Le marabout le menaça alors publiquement de le dénoncer comme complice au bureau arabe, et il exigea énergiquement que l’assassin fût immédiatement arrêté et amené. Le cheikh s’exécuta de fort mauvaise grâce.
L’assassin, emmené dans la pièce où l’on m’avait étendue sur un matelas, commença par simuler la folie, puis, convaincu de mensonge par ses propres concitoyens qui le connaissaient pour un homme raisonnable, tranquille et sobre, il se mit à dire que c’était Dieu qui l’avait envoyé pour me tuer.
Ayant toute ma connaissance, je constatai que la figure de cet homme m’était totalement inconnue, et je me suis mis à l’interroger moi-même. Il me dit que lui non plus, il ne me connaissait pas, qu’il ne m’avait jamais vue, mais qu’il était venu pour me tuer et que, si on le lâchait, il recommencerait.
A ma question, pourquoi il m’en voulait, il répondit :
« Je ne t’en veux nullement, tu ne m’as rien fait, je ne te connais pas, mais il faut que je te tue[12]. »
[12] Devant le Conseil de guerre de Constantine il déclara le 18 juin : « Je n’ai pas frappé une Européenne, j’ai frappé une musulmane sous une impulsion divine. »
Le marabout lui demanda s’il savait que j’étais musulmane : il répondit affirmativement. Son père déclara qu’il était Tidjanya.
Le marabout obligea le cheikh de l’endroit à prévenir le bureau arabe et demanda un officier pour emmener le meurtrier et ouvrir l’instruction, et le médecin-major pour moi.
Vers onze heures, l’officier chargé de l’instruction, lieutenant au bureau arabe, et le major se présentèrent.
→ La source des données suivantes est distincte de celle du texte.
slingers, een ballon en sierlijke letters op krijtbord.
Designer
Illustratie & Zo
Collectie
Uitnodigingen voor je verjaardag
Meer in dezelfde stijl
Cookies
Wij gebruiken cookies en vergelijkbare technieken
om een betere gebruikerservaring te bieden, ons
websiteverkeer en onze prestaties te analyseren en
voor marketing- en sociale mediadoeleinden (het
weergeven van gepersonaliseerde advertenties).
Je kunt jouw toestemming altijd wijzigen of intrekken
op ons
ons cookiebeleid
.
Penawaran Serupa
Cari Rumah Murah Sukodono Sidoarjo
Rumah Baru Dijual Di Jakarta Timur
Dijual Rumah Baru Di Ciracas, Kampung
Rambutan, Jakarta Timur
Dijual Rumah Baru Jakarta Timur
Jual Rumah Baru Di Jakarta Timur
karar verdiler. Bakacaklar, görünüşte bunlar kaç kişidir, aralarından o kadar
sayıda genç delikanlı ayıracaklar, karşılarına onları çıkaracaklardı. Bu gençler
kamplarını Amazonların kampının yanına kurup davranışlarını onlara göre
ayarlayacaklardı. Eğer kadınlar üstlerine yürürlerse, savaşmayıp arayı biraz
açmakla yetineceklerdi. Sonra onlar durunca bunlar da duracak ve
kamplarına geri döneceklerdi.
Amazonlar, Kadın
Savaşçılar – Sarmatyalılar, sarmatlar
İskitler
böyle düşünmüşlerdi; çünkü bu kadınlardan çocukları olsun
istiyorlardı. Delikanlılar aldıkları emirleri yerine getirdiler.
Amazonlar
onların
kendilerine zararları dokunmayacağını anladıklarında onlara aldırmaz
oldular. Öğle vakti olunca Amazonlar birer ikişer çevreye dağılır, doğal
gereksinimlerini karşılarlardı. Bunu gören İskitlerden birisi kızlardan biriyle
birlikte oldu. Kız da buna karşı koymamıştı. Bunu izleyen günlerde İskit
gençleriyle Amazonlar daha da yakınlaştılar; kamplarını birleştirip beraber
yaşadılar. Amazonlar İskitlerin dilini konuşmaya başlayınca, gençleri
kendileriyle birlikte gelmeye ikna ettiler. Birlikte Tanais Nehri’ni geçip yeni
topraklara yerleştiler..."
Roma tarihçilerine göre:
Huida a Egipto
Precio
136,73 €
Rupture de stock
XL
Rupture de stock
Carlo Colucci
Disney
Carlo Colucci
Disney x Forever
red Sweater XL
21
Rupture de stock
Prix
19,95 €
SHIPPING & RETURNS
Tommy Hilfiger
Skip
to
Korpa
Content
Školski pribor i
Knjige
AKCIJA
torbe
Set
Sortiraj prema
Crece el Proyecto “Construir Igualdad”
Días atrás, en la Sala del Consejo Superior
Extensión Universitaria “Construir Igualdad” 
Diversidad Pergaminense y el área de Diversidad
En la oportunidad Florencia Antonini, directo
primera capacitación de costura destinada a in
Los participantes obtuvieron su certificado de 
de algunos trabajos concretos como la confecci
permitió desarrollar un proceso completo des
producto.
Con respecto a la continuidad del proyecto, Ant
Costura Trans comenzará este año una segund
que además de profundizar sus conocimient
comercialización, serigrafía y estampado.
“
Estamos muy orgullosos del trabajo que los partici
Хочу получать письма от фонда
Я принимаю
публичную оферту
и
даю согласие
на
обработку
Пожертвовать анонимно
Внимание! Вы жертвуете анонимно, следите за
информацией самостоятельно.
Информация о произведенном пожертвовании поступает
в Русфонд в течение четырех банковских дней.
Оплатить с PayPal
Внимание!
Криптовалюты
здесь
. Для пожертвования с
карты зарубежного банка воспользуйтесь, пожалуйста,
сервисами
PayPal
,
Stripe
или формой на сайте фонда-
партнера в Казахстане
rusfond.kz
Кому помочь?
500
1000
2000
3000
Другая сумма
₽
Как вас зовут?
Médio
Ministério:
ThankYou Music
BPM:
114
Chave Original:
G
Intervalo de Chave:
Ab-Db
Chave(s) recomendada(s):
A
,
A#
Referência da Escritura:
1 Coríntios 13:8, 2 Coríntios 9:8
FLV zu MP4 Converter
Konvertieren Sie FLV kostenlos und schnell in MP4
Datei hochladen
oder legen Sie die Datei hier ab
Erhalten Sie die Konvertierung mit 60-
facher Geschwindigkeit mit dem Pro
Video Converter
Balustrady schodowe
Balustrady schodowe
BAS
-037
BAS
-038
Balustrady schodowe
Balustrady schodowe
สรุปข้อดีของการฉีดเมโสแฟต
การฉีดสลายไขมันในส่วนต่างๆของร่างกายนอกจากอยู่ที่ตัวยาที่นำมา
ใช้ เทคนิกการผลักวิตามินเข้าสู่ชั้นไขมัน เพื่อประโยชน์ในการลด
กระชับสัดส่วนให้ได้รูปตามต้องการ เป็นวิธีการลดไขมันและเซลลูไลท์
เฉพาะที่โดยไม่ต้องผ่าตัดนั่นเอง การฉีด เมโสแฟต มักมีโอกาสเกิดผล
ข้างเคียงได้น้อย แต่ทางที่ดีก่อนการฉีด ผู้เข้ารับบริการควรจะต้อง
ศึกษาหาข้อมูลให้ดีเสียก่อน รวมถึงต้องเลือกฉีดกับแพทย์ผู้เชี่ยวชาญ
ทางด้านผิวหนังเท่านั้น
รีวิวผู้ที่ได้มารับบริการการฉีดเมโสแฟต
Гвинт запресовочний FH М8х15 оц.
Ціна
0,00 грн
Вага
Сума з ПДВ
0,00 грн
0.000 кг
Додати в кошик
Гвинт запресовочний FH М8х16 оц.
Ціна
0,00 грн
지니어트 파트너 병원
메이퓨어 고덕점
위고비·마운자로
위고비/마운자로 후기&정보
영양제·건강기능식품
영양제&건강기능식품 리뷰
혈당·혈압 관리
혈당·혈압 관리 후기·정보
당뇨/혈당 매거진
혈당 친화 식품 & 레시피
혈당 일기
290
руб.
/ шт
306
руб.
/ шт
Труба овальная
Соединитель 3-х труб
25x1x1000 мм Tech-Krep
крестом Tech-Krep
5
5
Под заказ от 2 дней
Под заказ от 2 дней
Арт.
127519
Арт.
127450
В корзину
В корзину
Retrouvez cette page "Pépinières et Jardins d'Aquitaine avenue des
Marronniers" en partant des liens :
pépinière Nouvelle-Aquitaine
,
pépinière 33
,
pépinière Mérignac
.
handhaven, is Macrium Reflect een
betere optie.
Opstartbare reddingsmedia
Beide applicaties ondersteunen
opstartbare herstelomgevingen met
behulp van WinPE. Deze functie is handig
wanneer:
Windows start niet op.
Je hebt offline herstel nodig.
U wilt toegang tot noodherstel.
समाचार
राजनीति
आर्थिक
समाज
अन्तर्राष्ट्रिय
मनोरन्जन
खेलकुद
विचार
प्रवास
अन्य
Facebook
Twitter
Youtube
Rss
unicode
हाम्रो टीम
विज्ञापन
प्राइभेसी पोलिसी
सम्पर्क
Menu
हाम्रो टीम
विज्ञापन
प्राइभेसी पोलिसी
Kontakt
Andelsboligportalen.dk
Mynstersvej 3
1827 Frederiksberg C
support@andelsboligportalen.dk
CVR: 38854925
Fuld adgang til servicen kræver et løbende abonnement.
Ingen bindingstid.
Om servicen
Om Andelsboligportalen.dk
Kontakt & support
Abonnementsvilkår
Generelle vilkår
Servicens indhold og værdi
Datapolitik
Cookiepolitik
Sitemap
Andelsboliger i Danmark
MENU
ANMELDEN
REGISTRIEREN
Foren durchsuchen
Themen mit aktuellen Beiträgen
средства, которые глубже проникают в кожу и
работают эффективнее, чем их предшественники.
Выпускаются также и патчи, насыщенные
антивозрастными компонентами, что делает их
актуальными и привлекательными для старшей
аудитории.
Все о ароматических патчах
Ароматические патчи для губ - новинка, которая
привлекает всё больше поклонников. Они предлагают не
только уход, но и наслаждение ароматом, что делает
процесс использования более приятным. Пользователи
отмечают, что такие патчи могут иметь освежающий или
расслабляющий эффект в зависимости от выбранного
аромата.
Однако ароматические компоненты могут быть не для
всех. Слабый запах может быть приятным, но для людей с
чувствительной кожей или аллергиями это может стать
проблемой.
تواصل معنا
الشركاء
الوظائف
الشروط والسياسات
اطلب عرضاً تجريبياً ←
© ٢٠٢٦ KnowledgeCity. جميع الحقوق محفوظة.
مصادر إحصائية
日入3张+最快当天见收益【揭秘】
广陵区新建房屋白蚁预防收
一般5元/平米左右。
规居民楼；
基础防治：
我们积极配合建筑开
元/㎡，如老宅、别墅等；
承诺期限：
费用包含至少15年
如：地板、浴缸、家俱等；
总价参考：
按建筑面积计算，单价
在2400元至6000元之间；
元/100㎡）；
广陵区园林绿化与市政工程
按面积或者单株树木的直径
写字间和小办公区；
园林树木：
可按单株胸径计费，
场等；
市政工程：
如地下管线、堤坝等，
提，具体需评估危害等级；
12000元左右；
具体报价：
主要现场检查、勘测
Le major constata que la blessure de ma tête et celle de mon poignet gauche étaient insignifiantes ; un hasard providentiel m’avait sauvé la vie : une corde à linge se trouvait tendue juste au-dessus de ma tête et avait amorti le premier coup de sabre, qui, sans cela, m’eût infailliblement tuée. Mais l’articulation de mon coude gauche était ouverte du côté externe, le muscle et l’os entamés.